A key difficulty with dependent types is that, if done properly, type checking must be undecidable. That’s because equality is undecidable, and in the early days, this fact was taken for granted. However, around 1990, the consensus shifted. To make type checking decidable, equality was downgraded to definitional or intensional equality. This is why $T(N+1)$ and $T(1+N)$ are different types. Although this limitation has real repercussions for proofs, testing definitional equality is (still!) a heavy computational burden.
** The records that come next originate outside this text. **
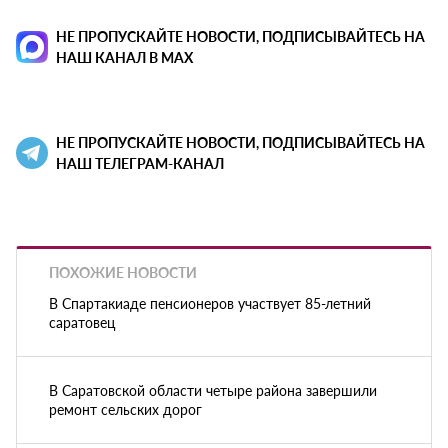
НЕ ПРОПУСКАЙТЕ НОВОСТИ, ПОДПИСЫВАЙТЕСЬ НА
НАШ КАНАЛ В MAX
НЕ ПРОПУСКАЙТЕ НОВОСТИ, ПОДПИСЫВАЙТЕСЬ НА
НАШ ТЕЛЕГРАМ-КАНАЛ
ПОХОЖИЕ НОВОСТИ
В Спартакиаде пенсионеров участвует 85-летний
саратовец
В Саратовской области четыре района завершили
ремонт сельских дорог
To be fair, if you’d asked me back in 2017 what sort of mathematics Isabelle could handle, I’d have been much more cautious. It’s easy to imagine that dependent types are necessary to handle such things as
But a bunch of us did some research and learned a lot. The trick is to stop forcing everything to be a type.
To the future
Lean gets a lot of things right. And Lean has the potential to be legibile, even supporting nested proof blocks. Now its user community must take advantage of these features, as Isabelle users are mostly doing already. The ultimate transparency is not a proof object that a computer can check but a proof text that a human being can actually read.
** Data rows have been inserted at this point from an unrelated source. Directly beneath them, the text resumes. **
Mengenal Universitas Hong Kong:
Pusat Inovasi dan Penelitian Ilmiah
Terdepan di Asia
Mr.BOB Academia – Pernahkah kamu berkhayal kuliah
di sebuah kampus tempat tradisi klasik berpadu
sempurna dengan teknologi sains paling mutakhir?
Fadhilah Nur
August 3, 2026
The rise of AI is making these differences starker. AI proofs tend to be messy, but it’s easy to tidy them using sledgehammer. Since they are nicely structured –– in my limited experience, using Claude –– they are legible despite their often excessive detail. You can see what is going on and look for ways to simplify them. There is also recent research where the language models themselves call sledgehammer. Finally, AI can easily translate legible structured proofs from one proof assistant to another. Then, you no longer need to worry about which one you choose.
[Many thanks to Wenda Li for comments!]